Ce 27 février 2023 marque le bicentenaire de la naissance d’Ernest Renan. L’un de nos chroniqueurs évoque un pan de son histoire méconnue.

Antisémite ! Le mot se trouve pour la première fois dans une revue universitaire berlinoise en 1860 et a été créé par le philologue juif Moritz Steinschneider pour caractériser les positions de Renan sur l’origine de la civilisation. Le philologue breton est alors en conflit avec un autre chercheur juif, Jules Oppert, dont les découvertes sensationnelles remettent en cause ses propres théories…

200 ans jour pour jour après sa naissance, c’est par ses côtés les plus dérangeants que Renan conserve une actualité.

Les Hébreux, les sous-développés de l’Antiquité…

Au moment où éclate la polémique, Renan est déjà reconnu comme l’un des meilleurs spécialistes européens des langues et littératures sémitiques (phénicien, hébreu, araméen, syriaque, arabe). 5 années plus tôt, il a publié un manuel sur la question (« Histoire et systèmes comparés des langues sémitiques », 1855). En 1860, sa carrière est en train de s’accélérer : il vient d’être nommé pour diriger les premières fouilles archéologiques au Liban, sur les traces des anciens Phéniciens et sera l’initiateur du Corpus des Inscriptions Sémitiques (un outil de travail toujours d’actualité). Dans les dernières années de sa vie, il revisitera en 5 volumes « l’Histoire du peuple d’Israël », après avoir réécrit d’un point de vue scientifique celle de son plus illustre fils (« Vie de Jésus », 1863).

Le moins qu’on puisse dire, c’est que Renan a la dent dure avec son sujet de prédilection. Quelque soit leur mérite, les Hébreux n’arrivent pas à la cheville de leurs contemporains gréco-romains, sur le plan de la culture matérielle ou intellectuelle. Leur Judée est trop désertique, leur société trop patriarcale, leur langue trop rustique, leur Bible assez mal écrite ; leur monothéisme est le produit de leur archaïsme et de leur manque d’imagination (pour Renan comme pour beaucoup de penseurs de l’ère romantique, l’humanité primitive était monothéiste).

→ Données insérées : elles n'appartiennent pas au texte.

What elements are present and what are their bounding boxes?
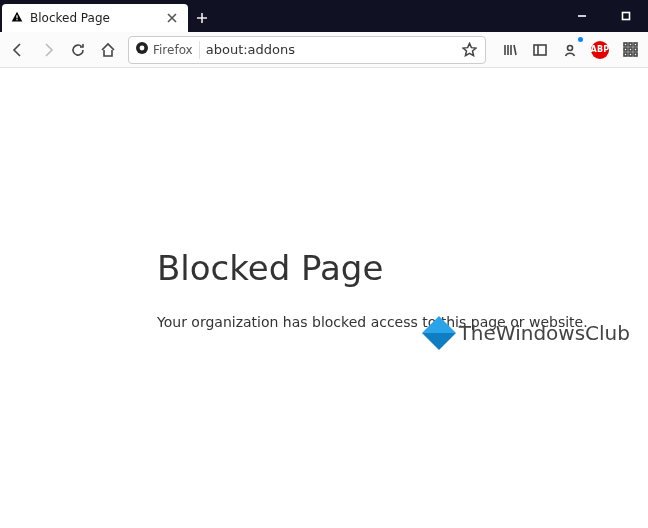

Plus que de ses préjugés, Renan est prisonnier de ses sources philologiques. La Bible elle-même présente les Hébreux comme un peuple pastoral balloté par l’histoire, en marge des grandes civilisations urbaines de la région : comme si Dieu, en faisant d’Israël son préféré, avait voulu protéger le plus fragile du Proche Orient.

A l’époque de Renan, une autre série de découvertes achèvent de marginaliser les anciens Hébreux : la parenté des langues indo-européennes, mise en évidence depuis un demi-siècle (1786), révèle la dispersion sur une surface énorme d’un peuple qu’on pense alors originaire du fin fond de l’Asie (pour Renan, l’Afghanistan) ; la littérature de ces Aryens (nom que se donnaient les anciens Iraniens et Hindous) vient d’être datée par les philologues : elle est plus ancienne que la Bible elle-même.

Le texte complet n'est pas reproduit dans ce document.